Pay transparency is becoming established in the landscape, driven by the European Pay Transparency directive and the tightening of French laws. Companies can no longer evade the publication of salary scales, the mandatory reporting of gender pay gaps, or the enhanced consultation of employee representative bodies. The pressure comes from all sides: employees, unions, and legal texts.
To illustrate these upheavals, some companies are choosing to lead the way. At Clinitex, under the leadership of Edouard Pick, every employee can access the full range of salaries. Even bolder, at Fasterize: employees set their own salaries in a collective process, subject to management validation. These initiatives challenge habits and call into question the discretion that has long been upheld as an intangible principle.

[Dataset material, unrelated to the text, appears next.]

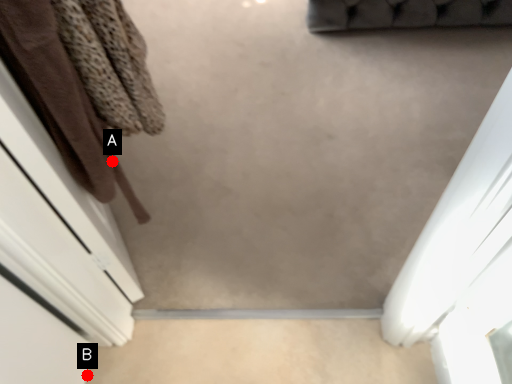 Question: Two points are circled on the image, labeled by A and B beside each circle. Among these points, which one is farthest from the camera?

Choices:
 (A) A is further
 (B) B is further

Answer: (B)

The availability of precise data transforms salary negotiation. Unions finally have quantified arguments to point out pay inequalities and demand adjustments. However, the raw display of disparities does not resolve everything: tensions, jealousy, and feelings of injustice persist if the criteria for allocation remain opaque.
The success of a transparency policy relies on serious anticipation and relentless dialogue. Support from human resources is essential: it is necessary to explain, reassure, and prepare teams for the new reality. The thorny question of discretionary bonuses remains, which, in this new era, raises questions about the place of subjectivity and “invisible work,” as highlighted by Pauline Rochart. Transparency is progressing, but the taboo will only truly fall when society collectively engages in reflection on the value of work.
It is highly likely that as figures become public, conversations in offices, workshops, or board meetings will be permanently transformed. The question remains how far society is willing to face reality: that of disparities, but also of the collective choices that underpin them.